Another growing pain is the trend of casting thin actors in fat suits (à la The Whale or various comedy sketches). While The Whale was critically acclaimed, a debate rages: Why not cast an actual big actor to play a big person's romantic pain? The industry's reluctance to hire plus-size actors for leading romantic roles is an economic discrimination issue hiding behind "artistic choice."

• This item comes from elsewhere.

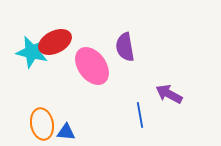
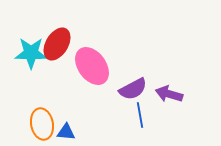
red ellipse: moved 2 px right, 2 px down; rotated 32 degrees counterclockwise
purple semicircle: moved 8 px right, 42 px down; rotated 108 degrees counterclockwise
cyan star: moved 1 px left, 1 px down; rotated 12 degrees counterclockwise
purple arrow: rotated 12 degrees counterclockwise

They need three-dimensional characters. They need kissing in the rain. They need messy breakups, passionate reunions, and steamy scenes. They need the same thing every other human on earth needs: to turn on a screen and see themselves getting the love they deserve. Big Girls Need Love -2018- ---XXX HD WEB-RIP---
Lizzo is the undisputed queen of this renaissance. When she twerked in a thong at a Lakers game or performed at the Grammys with a giant pink ass-shaking balloon, she wasn't just being provocative. She was viscerally demonstrating that big bodies have sexual agency. Her lyric, "I'm big fucking nasty / Bet you wanna spank me" (from "Tempo"), is the hypersexualized version of "Big Girls Need Love." It refuses the desexualization that society forces on fat women.
Entertainment has a long history of telling big girls that their role is to be funny, supportive, or invisible—but never truly desired . Entertainment executives, take note
This article explores how that mantra is finally reshaping television, film, music, and social media—and why the industry still has a long way to go. To understand why "Big Girls Need Love" resonates so deeply, you have to look at the historical void it fills.
While a network drama, This Is Us gave us Chrissy Metz's Kate Pearson. For six seasons, Kate dated, married, struggled with infertility, and eventually found love again after divorce. The show didn't erase her body, but it also didn't let her body be the only story. When Kate kissed her husband, Toby, millions of plus-size women cried—not because it was sad, but because they had never seen themselves kissed like that on primetime. Another growing pain is the trend of casting
For decades, the media landscape treated plus-size women as a punchline, a sidekick, or a cautionary tale. The "before" picture in a weight-loss montage. The best friend who hands over a tissue while the thin protagonist gets the guy. The background noise of a shopping mall scene.